Você recebe um lote de peças cortadas a laser. As dimensões estão corretas, o contorno está exatamente como no arquivo. Mas na hora de manusear, há um problema imediato:
as bordas estão irregulares, com filamentos de metal soldados na face inferior da chapa, ásperos o suficiente para cortar a mão de quem pega sem luva.

Rebarbas no corte a laser — um problema que, na teoria, não deveria existir em um processo tão preciso.

Essa contradição confunde muita gente. O corte a laser é, por definição, uma tecnologia de alta precisão.

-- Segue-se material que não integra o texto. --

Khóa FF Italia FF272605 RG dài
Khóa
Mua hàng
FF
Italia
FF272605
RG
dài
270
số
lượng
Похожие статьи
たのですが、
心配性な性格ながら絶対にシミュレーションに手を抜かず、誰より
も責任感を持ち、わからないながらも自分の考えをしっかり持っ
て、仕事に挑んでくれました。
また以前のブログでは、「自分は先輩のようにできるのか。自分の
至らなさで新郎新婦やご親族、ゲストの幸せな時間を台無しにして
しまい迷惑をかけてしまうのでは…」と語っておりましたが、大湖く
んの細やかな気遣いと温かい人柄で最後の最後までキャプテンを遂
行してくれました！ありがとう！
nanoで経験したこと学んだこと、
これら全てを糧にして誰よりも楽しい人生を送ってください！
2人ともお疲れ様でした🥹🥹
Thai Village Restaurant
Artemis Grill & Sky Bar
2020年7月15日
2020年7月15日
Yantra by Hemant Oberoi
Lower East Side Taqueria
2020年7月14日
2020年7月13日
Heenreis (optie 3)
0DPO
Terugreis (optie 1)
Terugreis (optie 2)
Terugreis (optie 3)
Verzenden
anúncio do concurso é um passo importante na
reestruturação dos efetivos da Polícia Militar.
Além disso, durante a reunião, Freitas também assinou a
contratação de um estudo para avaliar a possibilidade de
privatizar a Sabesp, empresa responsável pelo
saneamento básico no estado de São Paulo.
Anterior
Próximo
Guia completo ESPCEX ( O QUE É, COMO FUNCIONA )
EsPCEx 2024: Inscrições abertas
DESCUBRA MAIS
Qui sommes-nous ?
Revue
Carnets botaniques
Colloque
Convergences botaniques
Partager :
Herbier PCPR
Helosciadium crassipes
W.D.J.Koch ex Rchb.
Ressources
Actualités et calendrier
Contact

Então por que aparecem rebarbas?

E por que às vezes aparecem em alguns lotes e não em outros, no mesmo material e na mesma máquina?

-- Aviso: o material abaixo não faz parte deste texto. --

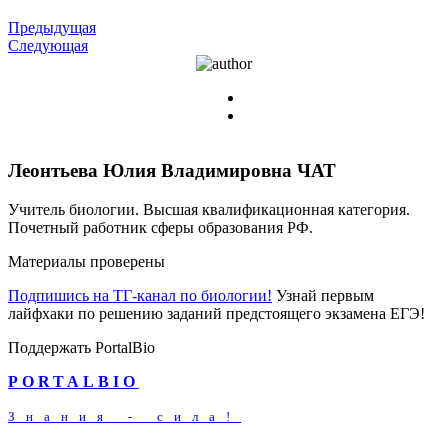
Предыдущая
Следующая
Леонтьева Юлия Владимировна
ЧАТ
Учитель биологии. Высшая квалификационная категория.
Почетный работник сферы образования РФ.
Материалы проверены
Подпишись на ТГ-канал по биологии!
Узнай первым
лайфхаки по решению заданий предстоящего экзамена ЕГЭ!
Поддержать PortalBio
PORTALBIO
Знания - сила!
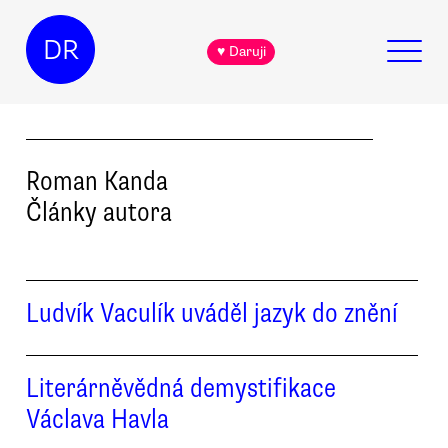
DR
♥ Daruji
Roman
Kanda
Články autora
Ludvík Vaculík uváděl jazyk do znění
Literárněvědná demystifikace
Václava Havla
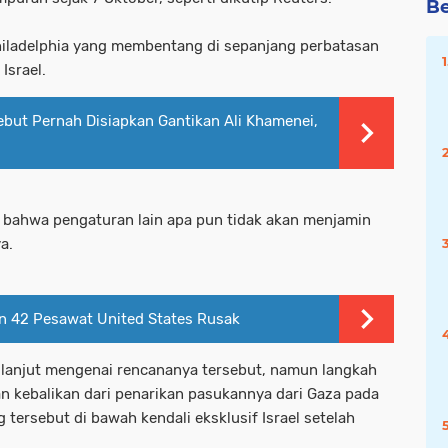
Be
iladelphia yang membentang di sepanjang perbatasan
Israel.
ut Pernah Disiapkan Gantikan Ali Khamenei,
as bahwa pengaturan lain apa pun tidak akan menjamin
a.
kin 42 Pesawat United States Rusak
h lanjut mengenai rencananya tersebut, namun langkah
kan kebalikan dari penarikan pasukannya dari Gaza pada
ersebut di bawah kendali eksklusif Israel setelah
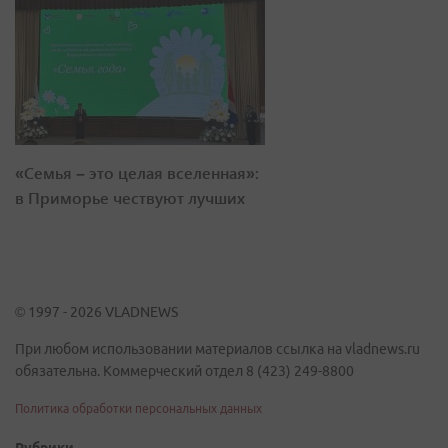
«Семья – это целая вселенная»:
в Приморье чествуют лучших
© 1997 - 2026 VLADNEWS
При любом использовании материалов ссылка на vladnews.ru
обязательна. Коммерческий отдел 8 (423) 249-8800
Политика обработки персональных данных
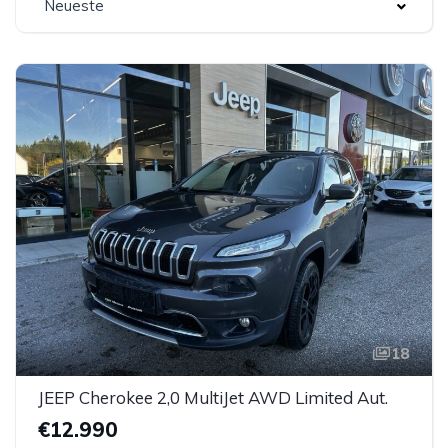
Neueste
18
JEEP Cherokee 2,0 MultiJet AWD Limited Aut.
€12.990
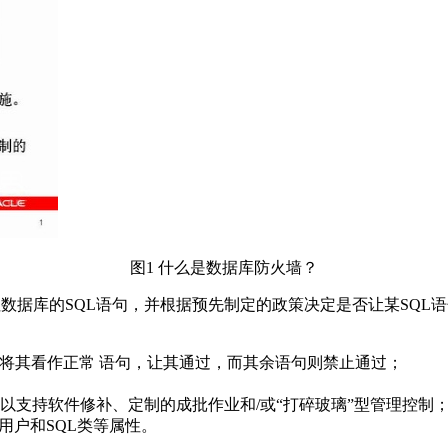
图1 什么是数据库防火墙？
发往数据库的SQL语句，并根据预先制定的政策决定是否让某SQ
就将其看作正常 语句，让其通过，而其余语句则禁止通过；
以支持软件修补、定制的成批作业和/或“打碎玻璃”型管理控制
用户和SQL类等属性。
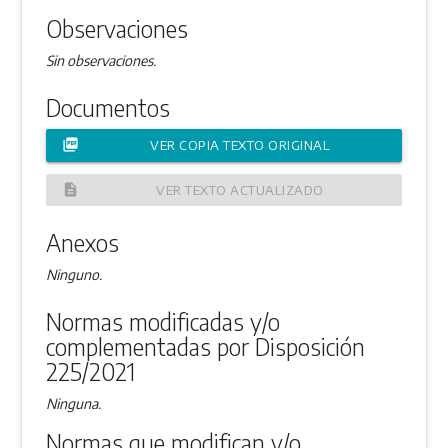
Observaciones
Sin observaciones.
Documentos
picture_as_pdf
VER COPIA TEXTO ORIGINAL
description
VER TEXTO ACTUALIZADO
Anexos
Ninguno.
Normas modificadas y/o
complementadas por Disposición
225/2021
Ninguna.
Normas que modifican y/o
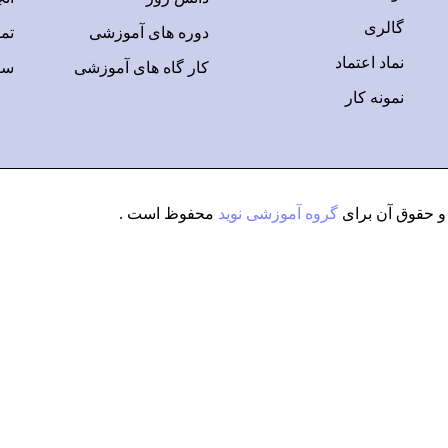
گالری
دوره های آموزشی
تم
شروع
نماد اعتماد
کار گاه های آموزشی
سو
نمونه کار
 حقوق آن برای
گروه آموزشی نوید
محفوظ است .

Rebarbas no corte a laser.

A resposta envolve uma combinação de variáveis — parâmetros de processo, qualidade do material, estado do equipamento, tipo de gás e geometria da peça — que, quando mal controladas, transformam um processo limpo em um processo que exige rebarba manual depois do corte.

Rebarba que custa tempo, custa dinheiro e, em peças com acabamento nobre (alumínio, inox), pode comprometer a superfície.

O que é rebarba no corte a laser e por que ela se forma


O mecanismo físico da formação de rebarba

Para entender a causa, é preciso entender o processo. No corte a laser de fibra ótica, um feixe de energia altíssima concentrado em um ponto funde ou vaporiza o metal ao longo da linha de corte.

Um jato de gás auxiliar — oxigênio, nitrogênio ou ar comprimido, dependendo do material e da aplicação — é soprado coaxialmente ao feixe para expulsar o metal fundido da zona de corte antes que ele resolidifique.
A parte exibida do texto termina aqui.